== Data provided

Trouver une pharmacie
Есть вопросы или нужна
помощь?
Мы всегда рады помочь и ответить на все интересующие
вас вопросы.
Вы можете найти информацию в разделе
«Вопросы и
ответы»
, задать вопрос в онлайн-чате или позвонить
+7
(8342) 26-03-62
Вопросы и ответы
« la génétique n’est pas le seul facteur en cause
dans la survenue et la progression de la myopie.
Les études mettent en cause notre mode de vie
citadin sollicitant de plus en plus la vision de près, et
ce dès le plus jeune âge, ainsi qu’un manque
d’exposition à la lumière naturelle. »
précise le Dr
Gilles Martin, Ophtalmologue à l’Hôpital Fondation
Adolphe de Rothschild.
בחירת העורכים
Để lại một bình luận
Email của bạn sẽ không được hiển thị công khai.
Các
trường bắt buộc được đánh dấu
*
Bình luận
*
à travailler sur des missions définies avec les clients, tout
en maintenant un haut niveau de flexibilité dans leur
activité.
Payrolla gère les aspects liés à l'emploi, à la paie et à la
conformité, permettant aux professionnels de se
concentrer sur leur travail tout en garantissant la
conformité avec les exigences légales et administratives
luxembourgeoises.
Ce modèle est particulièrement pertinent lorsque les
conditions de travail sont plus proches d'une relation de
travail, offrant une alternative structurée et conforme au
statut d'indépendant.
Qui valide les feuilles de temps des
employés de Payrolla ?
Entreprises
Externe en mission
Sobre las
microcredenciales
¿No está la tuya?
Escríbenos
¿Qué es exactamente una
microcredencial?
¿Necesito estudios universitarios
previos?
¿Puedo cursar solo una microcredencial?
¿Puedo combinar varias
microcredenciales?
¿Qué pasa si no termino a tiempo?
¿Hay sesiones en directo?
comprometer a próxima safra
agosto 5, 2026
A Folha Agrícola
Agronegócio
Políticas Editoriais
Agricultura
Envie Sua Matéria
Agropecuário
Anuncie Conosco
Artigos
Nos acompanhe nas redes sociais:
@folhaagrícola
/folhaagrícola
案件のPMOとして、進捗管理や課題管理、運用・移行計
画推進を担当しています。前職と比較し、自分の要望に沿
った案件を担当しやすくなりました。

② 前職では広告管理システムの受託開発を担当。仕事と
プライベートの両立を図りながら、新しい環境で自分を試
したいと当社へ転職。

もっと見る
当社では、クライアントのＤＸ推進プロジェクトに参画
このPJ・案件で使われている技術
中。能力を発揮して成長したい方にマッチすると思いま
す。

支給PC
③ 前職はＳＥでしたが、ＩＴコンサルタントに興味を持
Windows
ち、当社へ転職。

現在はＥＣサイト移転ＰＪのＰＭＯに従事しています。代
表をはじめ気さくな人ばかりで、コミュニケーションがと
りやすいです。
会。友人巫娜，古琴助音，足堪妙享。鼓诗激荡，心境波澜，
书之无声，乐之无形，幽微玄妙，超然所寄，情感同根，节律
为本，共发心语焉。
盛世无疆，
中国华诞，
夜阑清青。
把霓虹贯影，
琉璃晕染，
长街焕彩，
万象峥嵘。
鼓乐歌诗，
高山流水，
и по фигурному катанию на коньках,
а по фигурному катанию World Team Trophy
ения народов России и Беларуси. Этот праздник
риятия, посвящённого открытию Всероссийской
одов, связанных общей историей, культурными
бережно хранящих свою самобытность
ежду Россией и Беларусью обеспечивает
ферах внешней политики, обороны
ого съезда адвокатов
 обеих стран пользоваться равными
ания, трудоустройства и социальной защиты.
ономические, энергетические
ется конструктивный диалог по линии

====

What needs to be done.
Word for word, return the lines from the one holding "② 前職では広告管理システムの受託開発を担当。仕事と" through the end of the entries above.

Answer to the exercise.
② 前職では広告管理システムの受託開発を担当。仕事と
プライベートの両立を図りながら、新しい環境で自分を試
したいと当社へ転職。

もっと見る
当社では、クライアントのＤＸ推進プロジェクトに参画
このPJ・案件で使われている技術
中。能力を発揮して成長したい方にマッチすると思いま
す。

支給PC
③ 前職はＳＥでしたが、ＩＴコンサルタントに興味を持
Windows
ち、当社へ転職。

現在はＥＣサイト移転ＰＪのＰＭＯに従事しています。代
表をはじめ気さくな人ばかりで、コミュニケーションがと
りやすいです。
会。友人巫娜，古琴助音，足堪妙享。鼓诗激荡，心境波澜，
书之无声，乐之无形，幽微玄妙，超然所寄，情感同根，节律
为本，共发心语焉。
盛世无疆，
中国华诞，
夜阑清青。
把霓虹贯影，
琉璃晕染，
长街焕彩，
万象峥嵘。
鼓乐歌诗，
高山流水，
и по фигурному катанию на коньках,
а по фигурному катанию World Team Trophy
ения народов России и Беларуси. Этот праздник
риятия, посвящённого открытию Всероссийской
одов, связанных общей историей, культурными
бережно хранящих свою самобытность
ежду Россией и Беларусью обеспечивает
ферах внешней политики, обороны
ого съезда адвокатов
 обеих стран пользоваться равными
ания, трудоустройства и социальной защиты.
ономические, энергетические
ется конструктивный диалог по линии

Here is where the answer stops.